Their Forney type is pretty. 










They have a nice selection of streetcars and interurbans.




























Just a few photos for ideas.

Have fun,
David Meashey


----------



## Scottychaos (Jan 2, 2008)

Wants:
Yes: Narrow gauge models.
No: 1/20.3 scale (models are too big)
No: Standard Gauge. (if narrow gauge is preferred, and SG models are on the larger side.)

Results:
No: Bachmann 1/20.3 scale. (narrow gauge)
No: USA Trains 1/29 scale. (standard gauge)
No: Aristocraft 1/29 scale. (standard gauge)
No: MTH 1/32 scale. (standard gauge)

Whats left? quite a bit actually! 

Yes: USA Trains "American Series" 1/24 scale.
Yes: Aristocraft "Classic Series" 1/24 scale.
Yes: many LGB "American outline" steam locos and rolling stock. 1/22.5 scale-ish.
Yes: Piko "American" outline steam locos and rolling stock. 1/22.5 to 1/24 scale-ish.
Yes: Bachmann 1/22.5-ish scale rolling stock.
Yes: Pretty much anything by HLW, Hartland Locomotive Works. locos and rolling stock. 1/24 scale.

Most of the above are "American narrow gauge outline" models.
Added bonus: USA Trains "American Series", and all HLW, are made in the USA.

Some models that fit:

LGB mogul, a classic:
http://www.ross-crain.com/rr_roster/CS5s.jpg

LGB Olomana:
http://marketplace-images.trainzauctions.com/361cc3dae646416b9e20eee3e0f6c5338c925071-h4_003.jpg

LGB Porter:
http://i42.servimg.com/u/f42/17/02/92/45/lgb_to10.jpg

LGB Chloe:
http://www.vectis.co.uk/AuctionImages/349/719_l.jpg
(*very* small locomotive.)

LGB Forney:
http://marketplace-images.trainzauctions.com/c140d7b62737fc6f2884c1e1b927e2d04d1e36d8-c14_003.jpg

(LGB has more smaller steam, although most of the rest are Europern)

Piko "American locomotives"
http://www.piko-america.com/American-Locomotives.html

Those Piko locos are sort-of "free-lance standard gauge"..They have more of a "standard gauge outline" to them, not narrow gauge, but they are smallish, and would fit with the rest of the locos and rolling stock on this list..although they look a bit more "1920's standard gauge" rather than "late 19th century narrow gauge", which most of the other steam locos represent.

HLW steam locomotives:
http://www.h-l-w.com/steam.html

Some Bachmann engines are on the smaller size..
even though they are *technically* 1/20.3, they are models of smaller prototypes, so they can fit in with the 1/22.5-ish and 1/24 scale rolling stock:

Bachmann Spectrum mogul:
http://files.ctctcdn.com/ab712b4b001/7f582919-26ab-4e63-a29a-738b4bcacdb8.jpg

Bachmann Spectrum 4-4-0:
http://i201.photobucket.com/albums/aa307/vaderdentist/3549_l.jpg

The mogul was recently upgraded, the older models are now cheap!
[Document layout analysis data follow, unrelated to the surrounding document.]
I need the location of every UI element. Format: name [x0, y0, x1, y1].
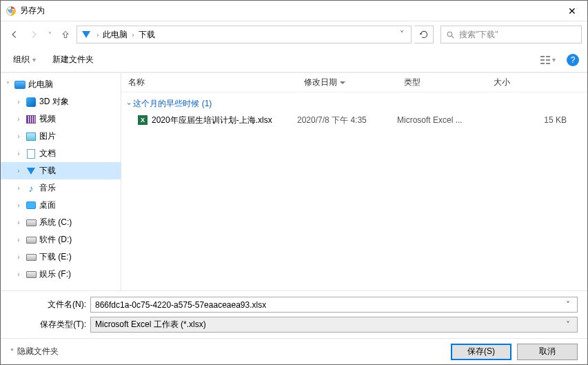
tree-caret-icon[interactable]: › [14, 132, 23, 140]
tree-item[interactable]: ˅此电脑 [1, 76, 121, 93]
help-button[interactable]: ? [567, 54, 579, 66]
new-folder-button[interactable]: 新建文件夹 [48, 52, 98, 68]
address-dropdown[interactable]: ˅ [396, 30, 408, 39]
toolbar: 组织 ▾ 新建文件夹 ▾ ? [1, 48, 587, 72]
tree-item[interactable]: ›文档 [1, 145, 121, 162]
column-type[interactable]: 类型 [397, 77, 487, 88]
chrome-icon [6, 6, 16, 16]
tree-item-label: 视频 [39, 113, 56, 125]
hide-folders-toggle[interactable]: ˄ 隐藏文件夹 [10, 346, 59, 357]
nav-tree[interactable]: ˅此电脑›3D 对象›视频›图片›文档›下载›♪音乐›桌面›系统 (C:)›软件… [1, 73, 121, 290]
tree-caret-icon[interactable]: › [14, 253, 23, 261]
chevron-down-icon: › [125, 102, 133, 104]
chevron-down-icon: ▾ [552, 56, 556, 63]
column-date[interactable]: 修改日期 [297, 77, 397, 88]
column-name[interactable]: 名称 [121, 77, 297, 88]
save-as-dialog: 另存为 ✕ ˅ › 此电脑 › 下载 ˅ 搜索"下载 [0, 0, 588, 365]
filetype-label: 保存类型(T): [6, 319, 86, 331]
tree-item-label: 桌面 [39, 199, 56, 211]
body: ˅此电脑›3D 对象›视频›图片›文档›下载›♪音乐›桌面›系统 (C:)›软件… [1, 72, 587, 290]
tree-item[interactable]: ›软件 (D:) [1, 231, 121, 248]
forward-button [26, 26, 42, 43]
chevron-right-icon: › [132, 31, 134, 39]
tree-item[interactable]: ›3D 对象 [1, 93, 121, 110]
tree-caret-icon[interactable]: › [14, 236, 23, 244]
recent-locations-dropdown[interactable]: ˅ [45, 26, 54, 43]
cancel-button[interactable]: 取消 [517, 344, 578, 360]
tree-item[interactable]: ›系统 (C:) [1, 214, 121, 231]
drive-icon [25, 251, 37, 264]
filename-label: 文件名(N): [6, 299, 86, 310]
chevron-right-icon: › [97, 31, 99, 39]
filetype-value: Microsoft Excel 工作表 (*.xlsx) [95, 319, 563, 331]
search-placeholder: 搜索"下载" [459, 29, 498, 41]
search-icon [445, 30, 455, 39]
chevron-down-icon[interactable]: ˅ [563, 300, 573, 310]
tree-caret-icon[interactable]: › [14, 98, 23, 106]
tree-item-label: 系统 (C:) [39, 217, 72, 228]
file-type: Microsoft Excel ... [397, 115, 487, 125]
tree-caret-icon[interactable]: › [14, 184, 23, 192]
tree-item-label: 音乐 [39, 182, 56, 194]
tree-item-label: 下载 [39, 165, 56, 177]
download-icon [80, 28, 92, 41]
tree-caret-icon[interactable]: › [14, 270, 23, 278]
filename-input[interactable] [95, 300, 563, 310]
tree-item[interactable]: ›娱乐 (F:) [1, 266, 121, 283]
tree-item[interactable]: ›桌面 [1, 197, 121, 214]
chevron-down-icon[interactable]: ˅ [563, 320, 573, 330]
tree-item-label: 娱乐 (F:) [39, 268, 71, 280]
tree-caret-icon[interactable]: ˅ [3, 81, 12, 88]
refresh-button[interactable] [414, 26, 434, 43]
sort-desc-icon [340, 81, 345, 84]
svg-line-5 [452, 36, 454, 38]
tree-item[interactable]: ›图片 [1, 128, 121, 145]
tree-caret-icon[interactable]: › [14, 201, 23, 209]
drive-icon [25, 234, 37, 246]
form-area: 文件名(N): ˅ 保存类型(T): Microsoft Excel 工作表 (… [1, 290, 587, 338]
tree-caret-icon[interactable]: › [14, 167, 23, 175]
breadcrumb-segment[interactable]: 下载 [139, 29, 155, 41]
tree-item-label: 软件 (D:) [39, 234, 72, 246]
up-button[interactable] [57, 26, 74, 43]
file-size: 15 KB [487, 115, 587, 125]
drive-icon [25, 217, 37, 229]
view-mode-button[interactable]: ▾ [538, 54, 558, 66]
pc-icon [14, 79, 26, 91]
tree-item[interactable]: ›下载 [1, 162, 121, 179]
tree-item[interactable]: ›♪音乐 [1, 179, 121, 197]
titlebar: 另存为 ✕ [1, 1, 587, 21]
window-title: 另存为 [20, 5, 562, 17]
close-icon[interactable]: ✕ [562, 6, 582, 17]
group-header[interactable]: › 这个月的早些时候 (1) [121, 95, 587, 112]
excel-icon: X [138, 115, 148, 125]
back-button[interactable] [6, 26, 23, 43]
desk-icon [25, 199, 37, 212]
address-bar[interactable]: › 此电脑 › 下载 ˅ [77, 26, 412, 43]
column-size[interactable]: 大小 [487, 77, 587, 88]
file-row[interactable]: X2020年应届生培训计划-上海.xlsx2020/7/8 下午 4:35Mic… [121, 112, 587, 128]
breadcrumb-segment[interactable]: 此电脑 [103, 29, 128, 41]
tree-item[interactable]: ›下载 (E:) [1, 248, 121, 266]
music-icon: ♪ [25, 182, 37, 195]
file-area[interactable]: › 这个月的早些时候 (1) X2020年应届生培训计划-上海.xlsx2020… [121, 92, 587, 290]
tree-caret-icon[interactable]: › [14, 150, 23, 157]
file-name: 2020年应届生培训计划-上海.xlsx [152, 115, 272, 126]
tree-item[interactable]: ›视频 [1, 110, 121, 128]
tree-item-label: 文档 [39, 148, 56, 159]
filename-field[interactable]: ˅ [90, 297, 578, 313]
tree-item-label: 此电脑 [28, 79, 53, 90]
organize-button[interactable]: 组织 ▾ [9, 52, 40, 68]
tree-caret-icon[interactable]: › [14, 219, 23, 226]
filetype-field[interactable]: Microsoft Excel 工作表 (*.xlsx) ˅ [90, 317, 578, 333]
chevron-down-icon: ▾ [32, 56, 36, 63]
video-icon [25, 113, 37, 126]
chevron-up-icon: ˄ [10, 348, 14, 355]
3d-icon [25, 96, 37, 108]
search-input[interactable]: 搜索"下载" [440, 26, 582, 43]
tree-item-label: 下载 (E:) [39, 251, 72, 263]
file-date: 2020/7/8 下午 4:35 [297, 115, 397, 126]
save-button[interactable]: 保存(S) [451, 344, 511, 360]
tree-caret-icon[interactable]: › [14, 115, 23, 123]
pic-icon [25, 130, 37, 143]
I have seen them for $150 lately..although those do have the older drivetrain with the plastic main gear, which easily breaks..but can be fixed. newest version has a brass gear, but is a lot more expensive.

Bachmann "industrial" or "indie" mogul:
http://1stclass.mylargescale.com/Scottychaos/29n2/29n2-28.jpg

I would only consider those three Bachmann locos, the rest are too large for this scenerio.

Rolling stock:

USA trains "american series" reefers and boxcars:
http://tinyurl.com/kvos8ze

Bachmann 1/22.5-ish scale "wood" boxcars, and other 1/22.5-ish rolling stock:
http://marketplace-images.trainzauctions.com/dec25d9104f5d62955a90c76bbd8f9e50f25de8b-m39_003.jpg

Aristocraft "classic series" 1/24 scale rolling stock:
http://bid.auctionbymayo.com/images/lot/6156/6156438_0.jpg
(All Aristocraft is out of production, but common on ebay)

(Basically, you want models of wood cars, not models of steel cars.)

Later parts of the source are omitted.